An engine running on usury at the highest levels, lubricated by fiat currency with no real value, requires constant growth to keep ahead of interest and currency inflation. To maintain this constant growth, we simply cannot allow (among other things) a "seller's market" for labor, so to speak - with no other structural changes, a return at this point to conditions where the labor market itself keeps wages somewhat in-line with the cost of living would cause this debt engine to stall and destroy itself.
In an "ideal" capitalist society, growth and contraction would be natural generational cycles - a period of slight labor shortage means laborers (in any field) are well-compensated, meaning people have bigger families because they can support such, which leads to slight labor oversupply in the next generation, allowing business to grow and the working class only able to afford fewer offspring, setting up the next cycle of labor shortage. But our usury-fueled world economy cannot survive a major contraction, and so every effort has been made to keep us stalled on the "labor oversupply" side of the cycle so the financial industry can remain profitable.

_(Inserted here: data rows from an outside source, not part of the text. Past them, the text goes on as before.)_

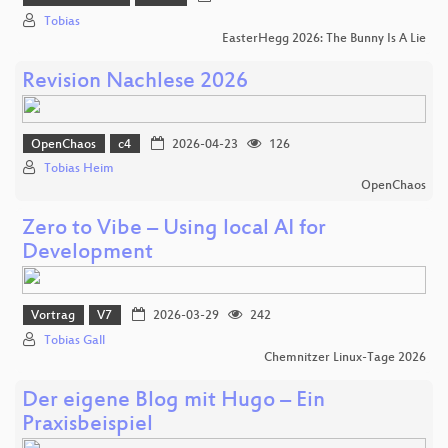
Tobias
EasterHegg 2026: The Bunny Is A Lie
Revision Nachlese 2026
OpenChaos
c4
2026-04-23
126
Tobias Heim
OpenChaos
Zero to Vibe – Using local AI for
Development
Vortrag
V7
2026-03-29
242
Tobias Gall
Chemnitzer Linux-Tage 2026
Der eigene Blog mit Hugo – Ein
Praxisbeispiel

Sadly, it's unlikely any of this can be corrected short of a cataclysmic reset of global civilization.
It's almost horrifying to see how each action they've taken helps to reinforce the others.
What happens after you've devalued unskilled/low-skill labor to the point of worthlessness? Then all those people who could have been perfectly content in menial labor jobs are pressured to go to college since they "need that degree" to survive, and many end up in liberal arts programs for indoctrination.
Then we get to the third "level" of all this, as it were: this huge increase in demand for higher education leads to a huge inflation in the price of higher education. Now they "need" taxpayer-backed student loans to afford this "education" that they only needed because globalism tanked the value of labor in the first place, which results in a flood of "free" government money funding all the Leftish educators in their indoctrination programs.
Now that you've pushed all these people, who could have been perfectly happy to have a high school diploma and work a dead-end manual labor job if it paid well enough to raise a family on, to instead sink several years of their youngest and strongest years sitting in a classroom not starting a family, two things happen: reduced birthrates (because people aren't settling down and starting families at 18-20 now) help fuel calls for even more third-world immigration; and you've begun to inflate the number of workers with college degrees, along with bringing in "skilled" migrant labor (H1Bs, etc), and so now the whole process starts all over again with entry-level tech positions becoming oversupplied with labor and essentially worthless.
Returning to a system of privately funded student loans with risk on the lender would certainly be helpful in reducing the inflated cost of education and increasing the value of having a degree in the short-term. No for-profit lending should ever be risk-free for the lender as it encourages predatory lending practices.
You're also correct that our bought-and-paid-for government officials would never willingly implement such policy. There's a reason that global capital so willingly got into bed with the Left, and it has to do with the underlying structural flaws in modern civilization.
An engine running on usury at the highest levels, lubricated by fiat currency with no real value, requires constant growth to keep ahead of interest and currency inflation. To maintain this constant growth, we simply cannot allow (among other things) a "seller's market" for labor, so to speak - with no other structural changes, a return at this point to conditions where the labor market itself keeps wages somewhat in-line with the cost of living would cause this debt engine to stall and destroy itself.
In an "ideal" capitalist society, growth and contraction would be natural generational cycles - a period of slight labor shortage means laborers (in any field) are well-compensated, meaning people have bigger families because they can support such, which leads to slight labor oversupply in the next generation, allowing business to grow and the working class only able to afford fewer offspring, setting up the next cycle of labor shortage. But our usury-fueled world economy cannot survive a major contraction, and so every effort has been made to keep us stalled on the "labor oversupply" side of the cycle so the financial industry can remain profitable.
Sadly, it's unlikely any of this can be corrected short of a cataclysmic reset of global civilization.